**WORK TASK**
Within the records below, filter for lines carrying the word "Output" and copy them.

--- SOURCE DATA ---

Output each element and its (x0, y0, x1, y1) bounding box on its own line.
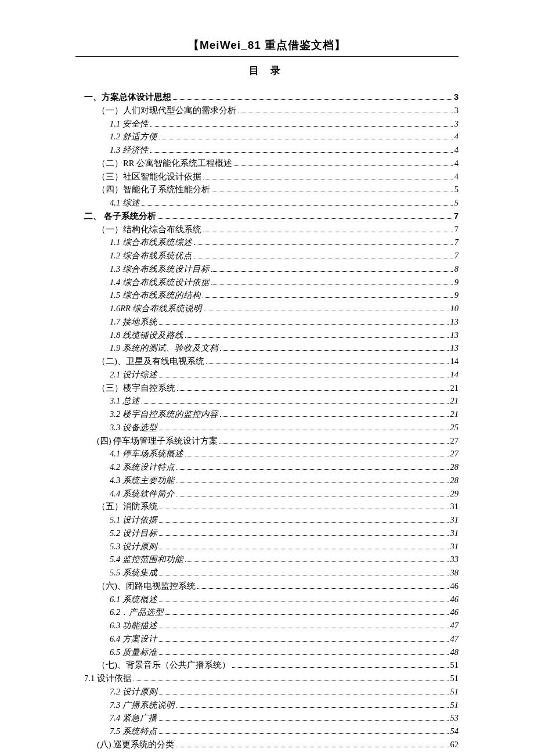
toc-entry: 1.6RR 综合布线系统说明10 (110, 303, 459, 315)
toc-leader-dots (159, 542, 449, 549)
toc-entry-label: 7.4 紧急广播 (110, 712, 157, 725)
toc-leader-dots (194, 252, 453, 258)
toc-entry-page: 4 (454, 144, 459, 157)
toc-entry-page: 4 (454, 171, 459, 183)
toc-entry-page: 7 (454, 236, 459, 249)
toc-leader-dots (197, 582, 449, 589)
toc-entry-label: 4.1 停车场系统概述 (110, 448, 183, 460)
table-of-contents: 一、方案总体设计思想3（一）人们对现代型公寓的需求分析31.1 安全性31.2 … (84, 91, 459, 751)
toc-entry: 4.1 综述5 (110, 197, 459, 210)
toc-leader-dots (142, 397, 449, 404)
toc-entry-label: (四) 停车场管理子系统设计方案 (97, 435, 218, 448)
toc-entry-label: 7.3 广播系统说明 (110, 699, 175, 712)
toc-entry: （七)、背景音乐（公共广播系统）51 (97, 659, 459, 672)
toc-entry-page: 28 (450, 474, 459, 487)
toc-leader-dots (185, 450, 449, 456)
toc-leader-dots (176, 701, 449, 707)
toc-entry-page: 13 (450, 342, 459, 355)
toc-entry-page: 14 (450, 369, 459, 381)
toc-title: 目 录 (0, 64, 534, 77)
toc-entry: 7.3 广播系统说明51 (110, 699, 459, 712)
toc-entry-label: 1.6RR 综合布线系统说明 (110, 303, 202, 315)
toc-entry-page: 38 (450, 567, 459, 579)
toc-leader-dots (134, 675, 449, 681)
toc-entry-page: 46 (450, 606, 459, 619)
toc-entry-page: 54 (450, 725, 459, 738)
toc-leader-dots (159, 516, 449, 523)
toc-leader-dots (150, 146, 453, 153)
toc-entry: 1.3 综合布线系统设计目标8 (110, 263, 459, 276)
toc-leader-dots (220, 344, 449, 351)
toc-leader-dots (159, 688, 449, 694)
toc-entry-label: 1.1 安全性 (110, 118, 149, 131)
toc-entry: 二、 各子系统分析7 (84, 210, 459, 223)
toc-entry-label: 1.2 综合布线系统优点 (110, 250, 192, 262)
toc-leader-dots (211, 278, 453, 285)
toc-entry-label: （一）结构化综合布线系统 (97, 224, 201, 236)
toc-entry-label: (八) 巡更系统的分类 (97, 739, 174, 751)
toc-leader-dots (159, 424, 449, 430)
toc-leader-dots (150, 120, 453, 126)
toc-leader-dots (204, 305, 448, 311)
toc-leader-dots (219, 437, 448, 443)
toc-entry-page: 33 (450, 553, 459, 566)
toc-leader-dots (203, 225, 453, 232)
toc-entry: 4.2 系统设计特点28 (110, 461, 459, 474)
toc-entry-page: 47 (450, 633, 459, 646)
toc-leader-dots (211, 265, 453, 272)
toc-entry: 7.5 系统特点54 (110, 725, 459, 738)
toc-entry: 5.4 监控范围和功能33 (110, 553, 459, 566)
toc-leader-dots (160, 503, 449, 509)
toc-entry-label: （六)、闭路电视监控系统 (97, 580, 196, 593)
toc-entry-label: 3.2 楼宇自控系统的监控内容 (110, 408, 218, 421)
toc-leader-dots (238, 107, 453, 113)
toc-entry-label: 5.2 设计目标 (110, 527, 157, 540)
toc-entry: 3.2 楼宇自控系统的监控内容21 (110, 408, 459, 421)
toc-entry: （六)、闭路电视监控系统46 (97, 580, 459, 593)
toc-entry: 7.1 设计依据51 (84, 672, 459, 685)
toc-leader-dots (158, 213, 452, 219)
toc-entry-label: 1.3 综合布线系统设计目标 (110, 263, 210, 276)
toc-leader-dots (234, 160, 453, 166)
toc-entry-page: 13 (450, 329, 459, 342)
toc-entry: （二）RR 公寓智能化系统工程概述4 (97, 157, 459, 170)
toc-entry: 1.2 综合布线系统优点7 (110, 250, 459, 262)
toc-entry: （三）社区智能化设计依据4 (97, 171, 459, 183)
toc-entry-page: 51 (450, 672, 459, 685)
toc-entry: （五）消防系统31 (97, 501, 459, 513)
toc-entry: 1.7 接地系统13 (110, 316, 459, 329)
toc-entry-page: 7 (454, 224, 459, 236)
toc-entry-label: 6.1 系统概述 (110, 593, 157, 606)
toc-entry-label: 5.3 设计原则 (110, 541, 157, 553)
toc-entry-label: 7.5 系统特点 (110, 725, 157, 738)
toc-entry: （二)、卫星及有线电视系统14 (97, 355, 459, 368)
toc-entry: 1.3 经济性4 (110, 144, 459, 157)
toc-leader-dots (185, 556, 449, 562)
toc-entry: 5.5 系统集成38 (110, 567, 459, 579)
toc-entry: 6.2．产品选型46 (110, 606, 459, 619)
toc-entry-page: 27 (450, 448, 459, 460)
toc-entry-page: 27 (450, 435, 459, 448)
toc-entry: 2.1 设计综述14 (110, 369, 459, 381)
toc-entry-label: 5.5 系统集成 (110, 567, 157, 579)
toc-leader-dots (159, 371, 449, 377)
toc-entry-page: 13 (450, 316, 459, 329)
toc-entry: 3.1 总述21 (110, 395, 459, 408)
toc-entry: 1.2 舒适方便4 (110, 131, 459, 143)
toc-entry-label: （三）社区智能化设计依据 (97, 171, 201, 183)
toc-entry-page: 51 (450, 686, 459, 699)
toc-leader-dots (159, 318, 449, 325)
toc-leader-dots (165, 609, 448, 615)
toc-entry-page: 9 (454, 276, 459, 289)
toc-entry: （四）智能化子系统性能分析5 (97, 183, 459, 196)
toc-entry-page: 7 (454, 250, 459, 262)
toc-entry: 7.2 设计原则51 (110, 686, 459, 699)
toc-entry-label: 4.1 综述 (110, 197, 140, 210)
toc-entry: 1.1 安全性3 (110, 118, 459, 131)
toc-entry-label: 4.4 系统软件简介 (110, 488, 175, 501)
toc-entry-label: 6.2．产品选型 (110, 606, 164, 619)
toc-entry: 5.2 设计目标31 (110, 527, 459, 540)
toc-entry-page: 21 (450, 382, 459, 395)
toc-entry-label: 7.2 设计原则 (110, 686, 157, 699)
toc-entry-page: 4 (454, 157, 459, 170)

---
--- SOURCE DATA ---

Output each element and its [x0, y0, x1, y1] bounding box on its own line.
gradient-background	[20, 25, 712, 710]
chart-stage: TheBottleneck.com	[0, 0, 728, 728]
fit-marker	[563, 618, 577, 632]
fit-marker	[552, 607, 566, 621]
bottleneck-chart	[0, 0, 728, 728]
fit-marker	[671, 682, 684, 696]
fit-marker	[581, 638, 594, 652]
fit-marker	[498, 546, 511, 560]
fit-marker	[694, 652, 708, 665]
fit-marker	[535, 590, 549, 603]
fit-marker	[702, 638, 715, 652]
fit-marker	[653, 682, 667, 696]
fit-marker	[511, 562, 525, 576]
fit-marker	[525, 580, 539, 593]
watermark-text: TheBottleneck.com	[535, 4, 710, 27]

---

**RESPONSE**
Output each element and its (x0, y0, x1, y1) bounding box on its own line.
Output each element and its [x0, y0, x1, y1] bounding box on its own line.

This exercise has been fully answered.